L'ex-président Hosni Moubarak, sur une civière, à l'ouverture de son procès, le 3 août 2011.
© capture d'écran de la télévision d’Etat égyptienne/AFP
Moins de six mois après la chute du régime, avait lieu la première audience du procès de l’ex-président égyptien Hosni Moubarak, qui comparaissait le 3 août pour meurtres et corruption. La prochaine audience aura lieu le 15 août.
Mise à jour à 14 h 52
Le procès de l’ex-président égyptien Hosni Moubarak et de ses deux fils a été ajourné au 15 août, a annoncé mercredi le président du tribunal, Ahmed Refaat. Ce dernier a également ordonné l’admission de l’ancien raïs dans le centre médical international, près du Caire.
« Toutes ces accusations, je les nie complètement », a déclaré l'ancien président lors de son procès. Ses deux fils, Alaa et Gamal, ont également pris la parole pour plaider non coupables. Les trois hommes doivent répondre d'accusation de corruption, de détournement de fonds public et du meurtre de manifestants anti-régime pendant la révolte.
La première audience du procès de Hosni Moubarak avait lieu aujourd'hui au Caire, sous forte protection policière et militaire, dans l’enceinte de l’école de police dans la banlieue de la capitale égyptienne. Plus d’un millier de policiers et de soldats ont été déployés pour assurer la sécurité du lieu. Près de 600 personnes, avocats, familles des victimes, journalistes, ont été autorisés à assister au procès. Des barbelés ont également été placés devant le bâtiment dont l’entrée était gardée par une dizaine de bus de police anti-émeutes.

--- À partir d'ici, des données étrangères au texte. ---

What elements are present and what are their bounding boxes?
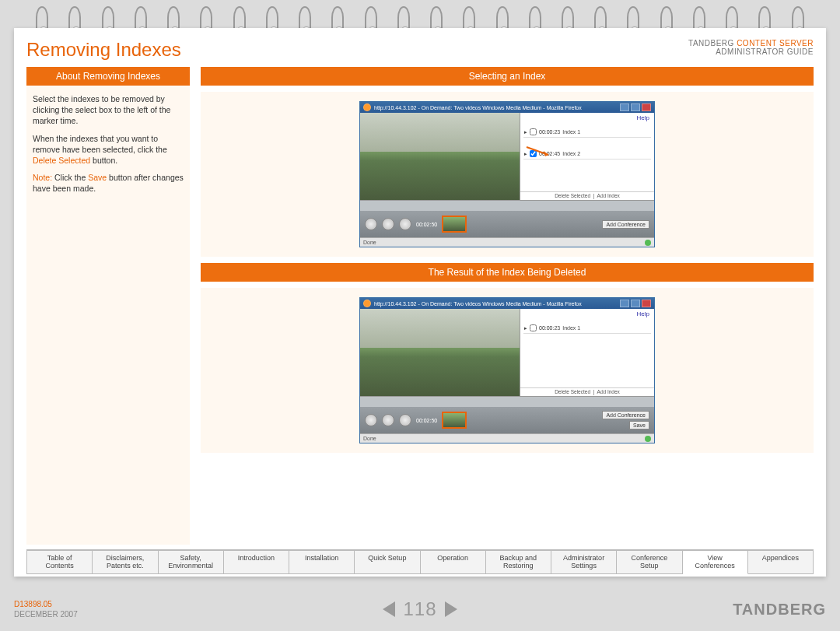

Ses deux fils Alaa et Gamal, l’ancien ministre de l’intérieur Habib al-Adli, toujours haï par une partie de la population, ainsi que six hauts responsables de la police sont jugés en même temps. L’homme d’affaire Hussein Salem, un proche de Moubarak, sera lui jugé par contumace. tous doivent répondre de leur implications dans le meurtre des manifestants de la place Al-Tahrir et de leur responsabilité dans diverses histoires de corruptions.
Le procès de l'ex-ministre de l'Intérieur Habib el-Adli et de six hauts responsables de la police a, lui, été ajourné à jeudi.
Un moment historique
Le procès a débuté vers 10h00, dans un amphithéâtre, où une grande cage à barreaux noirs a été installée pour accueillir les accusés. La séance étant retransmise par la télévision publique, les Égyptiens ont pu voir Alaa et Gamal Moubarak assis sur le banc des accusés, vêtus de l’uniforme blanc des prisonniers. Leur père, allongé sur une civière, a également été transporté dans le box.
Nombreux étaient les Égyptiens à se dire sceptiques sur la présence du dictateur déchu lors de son jugement, étant donné son âge avancé, 83 ans, et ses problèmes cardiaques. D’autres accusaient l’armée, au pouvoir depuis sa démission, de chercher à lui éviter une « humiliation. »
Mais le président déchu est bien arrivé au Caire mercredi matin après avoir quitté l’hôpital de Charm el-Cheikh, où il est en détention préventive depuis avril. Il a quitté la station balnéaire en avion et a atterri dans la matinée à l’aéroport militaire d’Almaza, au Caire selon une source de sécurité.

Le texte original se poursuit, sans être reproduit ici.